Thanks for being so specific.  

This Post Has 10 Comments

  1. Sophie

    Ooh ooh, I have one ; “Innovation is about harnessing creativity”

    or the king of all empty phrases “think outside the box”

  2. Brock

    Very funny, but also violates several of the 10 tips. It’s tempting to answer each “useless tip” with a “Then why did so-and-so do such-and-such?” Sometimes the answer is that “It seemed like the right thing to do at the time” and sometimes it’s “extenuating circumstances” and sometimes it’s just “greed, power, and politics.” I trust Thomas’ point is that choices are not always so obvious and the “how to” is where top executives and consultants earn their money for each of the points Thomas makes. My laughter has subsided to a chuckle.

  3. Adnan

    My favorite is “stay open to new ideas” Duh!

    Great post, made me smile!

  4. Charlie Levenson

    I would argue that #2 is not as useless as you think, DEPENDING ON WHAT YOU MEAN BY “VISIONARY”.

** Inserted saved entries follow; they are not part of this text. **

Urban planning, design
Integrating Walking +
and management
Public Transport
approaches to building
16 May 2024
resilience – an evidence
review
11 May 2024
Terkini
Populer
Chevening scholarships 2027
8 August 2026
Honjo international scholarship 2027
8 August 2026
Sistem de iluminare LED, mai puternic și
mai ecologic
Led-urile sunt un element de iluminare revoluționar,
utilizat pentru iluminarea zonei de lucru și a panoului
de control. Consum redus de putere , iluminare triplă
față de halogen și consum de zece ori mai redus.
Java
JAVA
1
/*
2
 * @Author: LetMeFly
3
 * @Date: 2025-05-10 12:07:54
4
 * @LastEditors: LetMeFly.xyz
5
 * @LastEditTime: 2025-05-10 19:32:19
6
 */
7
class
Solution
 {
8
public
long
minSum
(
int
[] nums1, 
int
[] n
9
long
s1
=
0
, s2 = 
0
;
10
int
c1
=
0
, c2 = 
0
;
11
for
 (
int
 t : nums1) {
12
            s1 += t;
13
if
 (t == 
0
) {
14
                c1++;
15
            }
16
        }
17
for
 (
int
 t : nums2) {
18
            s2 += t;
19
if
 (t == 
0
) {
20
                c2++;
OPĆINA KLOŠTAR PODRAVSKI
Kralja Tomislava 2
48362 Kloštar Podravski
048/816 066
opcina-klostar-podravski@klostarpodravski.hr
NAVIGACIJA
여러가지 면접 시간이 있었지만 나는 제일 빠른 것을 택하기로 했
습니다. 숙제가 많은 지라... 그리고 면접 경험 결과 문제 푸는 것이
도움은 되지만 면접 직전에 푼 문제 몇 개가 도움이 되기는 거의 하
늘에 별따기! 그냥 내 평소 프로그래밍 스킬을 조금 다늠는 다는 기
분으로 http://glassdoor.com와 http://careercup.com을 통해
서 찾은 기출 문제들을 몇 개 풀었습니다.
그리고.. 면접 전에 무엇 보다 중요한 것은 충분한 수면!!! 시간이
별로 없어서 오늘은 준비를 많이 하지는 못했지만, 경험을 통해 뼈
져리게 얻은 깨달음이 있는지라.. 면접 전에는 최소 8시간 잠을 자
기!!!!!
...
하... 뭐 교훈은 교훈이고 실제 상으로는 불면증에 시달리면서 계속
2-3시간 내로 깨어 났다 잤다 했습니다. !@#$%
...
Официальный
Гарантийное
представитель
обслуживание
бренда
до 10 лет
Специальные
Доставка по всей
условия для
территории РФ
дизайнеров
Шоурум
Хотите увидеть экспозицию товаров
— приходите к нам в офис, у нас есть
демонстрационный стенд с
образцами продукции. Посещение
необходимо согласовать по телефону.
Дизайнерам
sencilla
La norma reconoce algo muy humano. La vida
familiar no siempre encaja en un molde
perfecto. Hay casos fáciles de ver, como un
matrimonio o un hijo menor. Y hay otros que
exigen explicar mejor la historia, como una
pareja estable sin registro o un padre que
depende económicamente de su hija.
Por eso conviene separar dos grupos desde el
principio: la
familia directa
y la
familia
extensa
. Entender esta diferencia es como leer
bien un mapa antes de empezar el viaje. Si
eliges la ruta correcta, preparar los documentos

    So many leaders in business today have a vision that doesn’t go much past the current 3-month cycle and the bottom line for THAT cycle, without any regard at all for the LONG TERM issues. They are interested in maximizing short-term profits so they can make their bonuses and cash out their stock options without any sensitivity or concern for the life-cycle of the company itself, since they are planning on being gone in 3-5 years anyway.

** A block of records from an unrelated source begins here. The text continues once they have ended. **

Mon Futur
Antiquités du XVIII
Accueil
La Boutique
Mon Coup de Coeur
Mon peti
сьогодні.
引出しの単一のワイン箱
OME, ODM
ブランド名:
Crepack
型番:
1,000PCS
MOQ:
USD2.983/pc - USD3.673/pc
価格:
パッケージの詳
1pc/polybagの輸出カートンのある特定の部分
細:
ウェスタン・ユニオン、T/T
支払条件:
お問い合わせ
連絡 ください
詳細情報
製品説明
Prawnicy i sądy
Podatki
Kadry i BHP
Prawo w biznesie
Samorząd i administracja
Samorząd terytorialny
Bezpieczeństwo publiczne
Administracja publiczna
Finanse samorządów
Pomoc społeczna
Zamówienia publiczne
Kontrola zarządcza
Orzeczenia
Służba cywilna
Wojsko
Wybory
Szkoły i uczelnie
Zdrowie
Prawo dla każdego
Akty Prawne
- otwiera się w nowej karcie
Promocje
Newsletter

    Being able to see past THIS quarter’s profits/losses (or even this YEAR’S) and to understand the potential of markets and products that have NOT yet matured is what I consider “visionary,” and there are a lot of MBA CEO’s that do NOT have this skill.

  5. Jessie

    I like Charlie’s point, but I think he’s also making Thomas’s point which is nobody defines what is or isn’t “visionary” or can even agree on it. One man’s vision is another man’s fools errand.

  6. Jed Armstrong

    How about “be persistent”? As opposed to quitting right away

  7. Penelope Clayton-Smith

    Find a niche and fill it….still a pearl of wisdom…it’s just finding that niche!

  8. David P.

    I’ll start with confession–several of those books rest on my bookshelf. And I read them enthusiastically. But running with Thomas’ not so subtle point begs a question for me, “Why do we find these truisms so intoxicating?” I’ll list a couple possible answers but would enjoy hearing more:

    – Ambiguity is easier to swallow. And easier to use as defense when efforts fail.
    – We want something easy to hang our hope on. Innovation is, quite frankly, really really hard. Oversimplified answers help the medicine go down.
    – Often we really don’t want to go through the process of real, difficult change in order to achieve innovation. We want to tweak. Everything on that list offers safe ways to ‘tweak’ without getting into too much trouble.

    Thoughts? Additions?

  9. Mike B.

    Lots see the same things, make the same observations, then think they’re the first ones to notice. That’s why these obvious tips keep persisting. I also agree ambiguity is easier to swallow because people prefer to keep things vague or don’t know enough to be specific

  10. Peter Gaunt

    Great post, but…we can all do this…
    DISRUPTIVE INNOVATION – If you want to start up a new business with growth potential do something nobody else is doing for customers the big boys are ignoring.